ASSIGNMENT => Filter this material down to the lines that contain the string "below", and return those lines.

INFORMATION =>
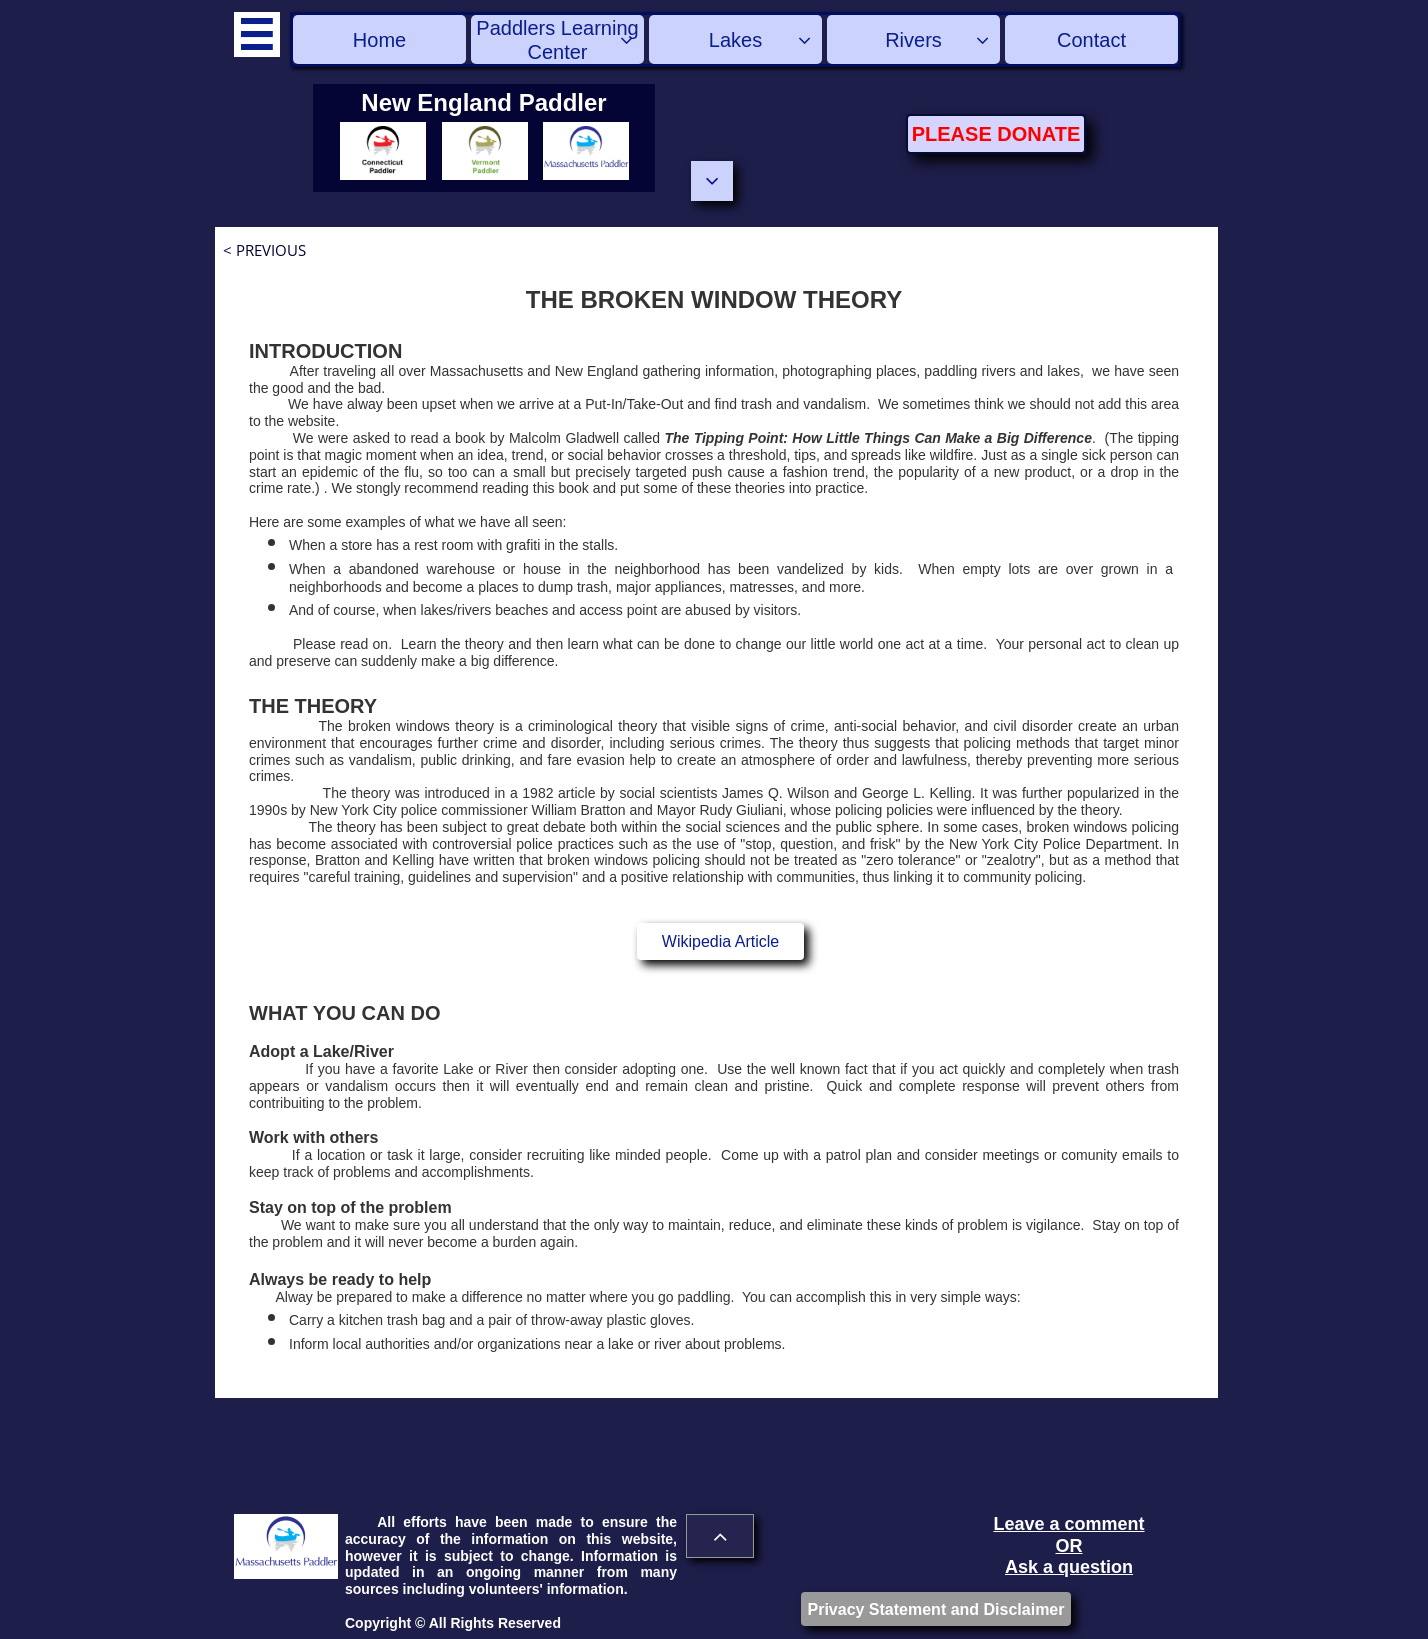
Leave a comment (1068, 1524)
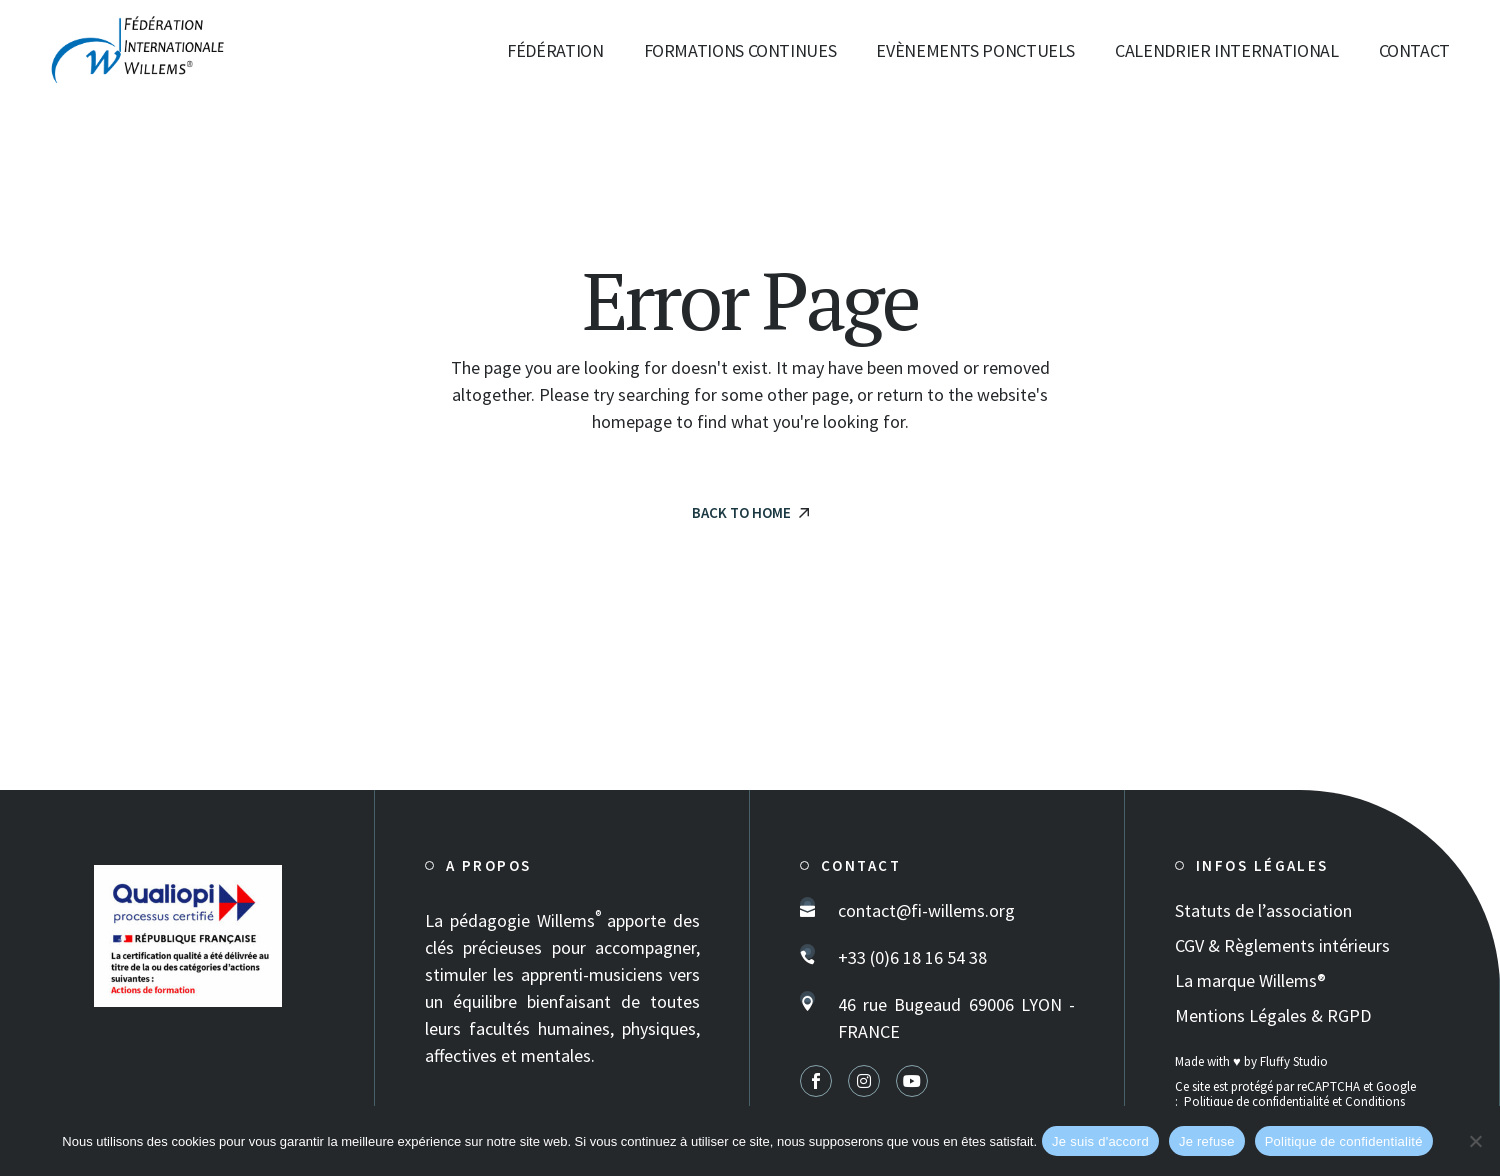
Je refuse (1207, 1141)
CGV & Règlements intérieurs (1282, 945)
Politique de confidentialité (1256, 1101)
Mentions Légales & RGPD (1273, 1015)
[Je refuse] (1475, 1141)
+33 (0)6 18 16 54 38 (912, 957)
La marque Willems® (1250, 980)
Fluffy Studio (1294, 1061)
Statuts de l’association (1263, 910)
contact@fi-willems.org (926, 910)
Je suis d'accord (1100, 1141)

* * *

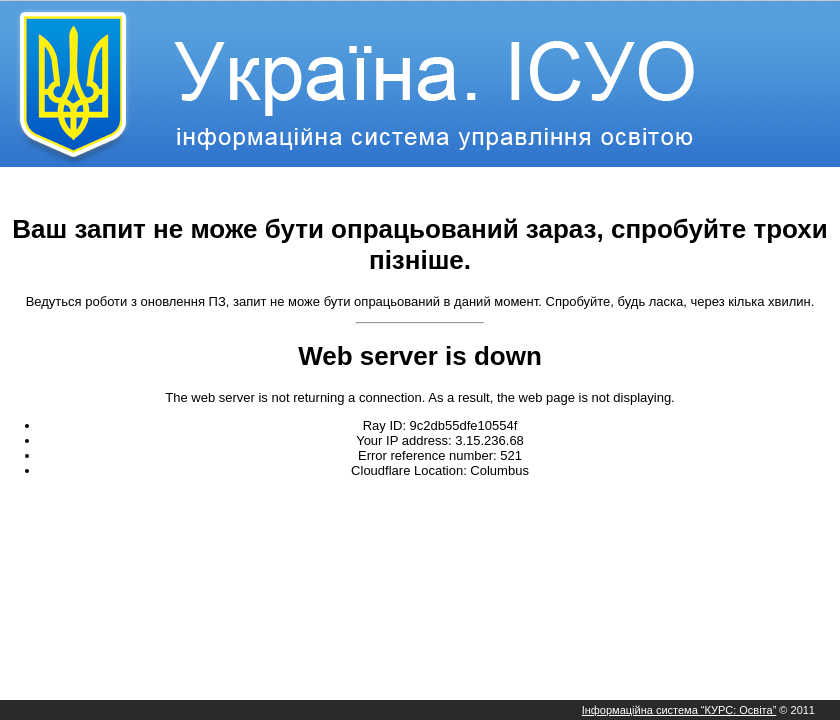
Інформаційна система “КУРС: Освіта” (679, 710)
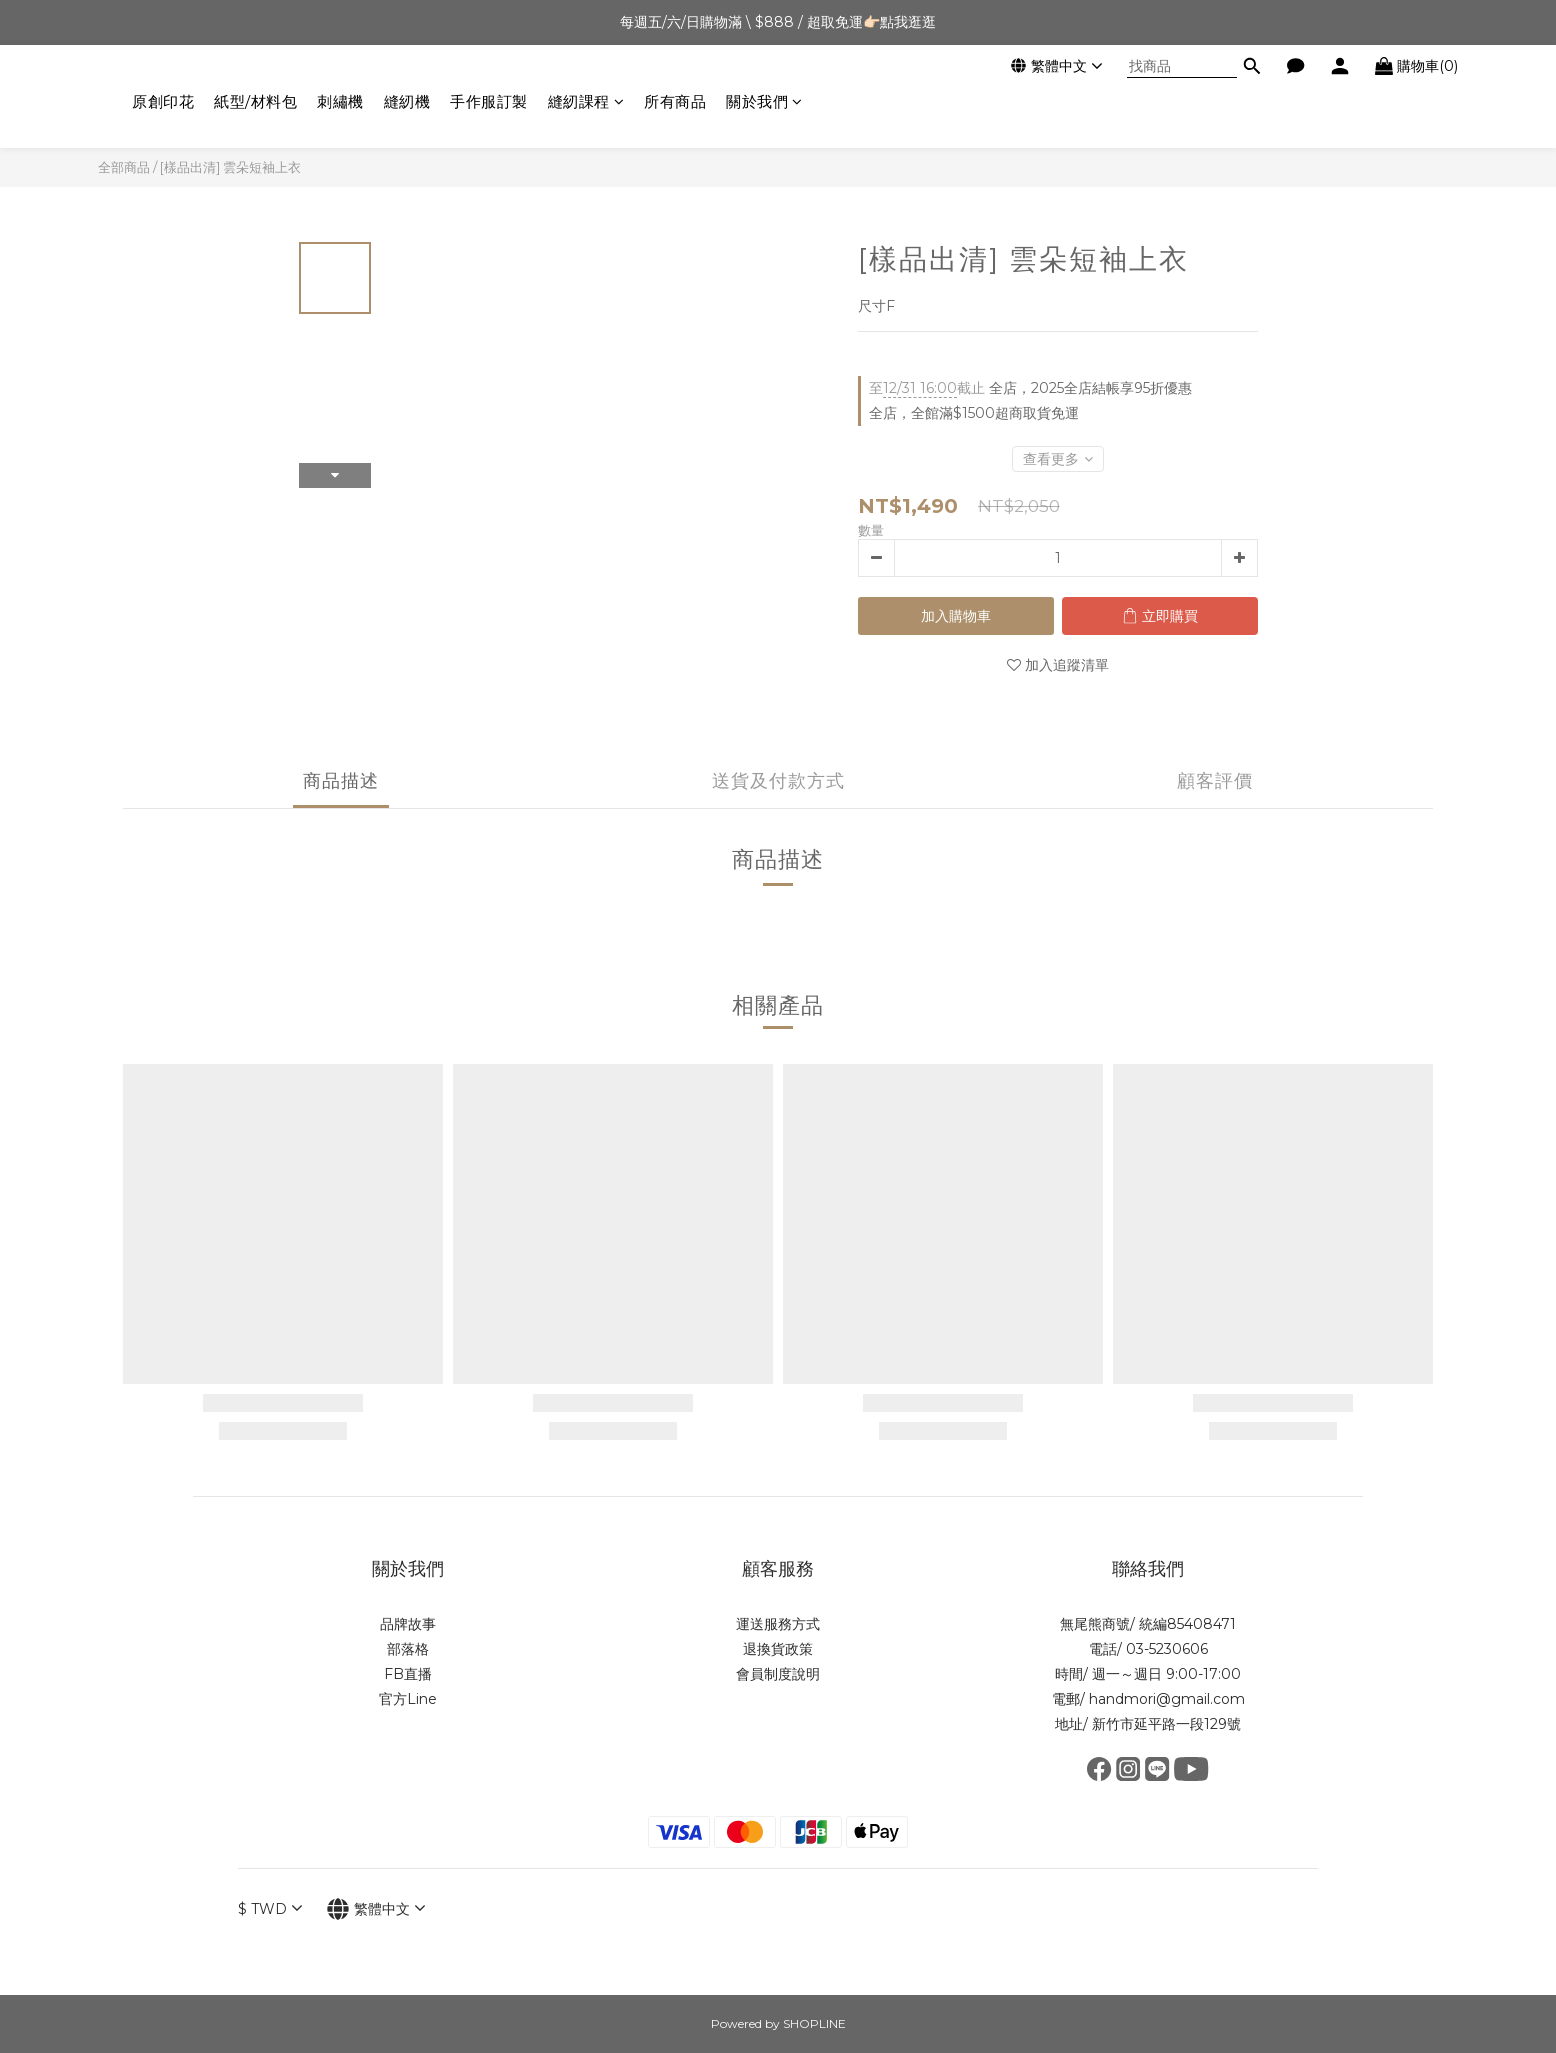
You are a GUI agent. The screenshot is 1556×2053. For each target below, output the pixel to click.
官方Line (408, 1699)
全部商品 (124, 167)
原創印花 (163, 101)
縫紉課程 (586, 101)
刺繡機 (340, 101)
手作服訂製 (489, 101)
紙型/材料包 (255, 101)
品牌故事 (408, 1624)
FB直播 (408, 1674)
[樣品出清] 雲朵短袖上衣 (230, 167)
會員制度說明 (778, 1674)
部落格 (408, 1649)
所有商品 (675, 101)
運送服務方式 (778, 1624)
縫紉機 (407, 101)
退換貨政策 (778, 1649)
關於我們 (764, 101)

* * *

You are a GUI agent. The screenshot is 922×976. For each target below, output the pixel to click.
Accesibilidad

ANSWER TO THE EXERCISE =>
You are a GUI agent. The screenshot is 1556×2053. For each target below, output the pixel to click.
You are a GUI agent. The screenshot is 922×976. For each target below, output the pixel to click.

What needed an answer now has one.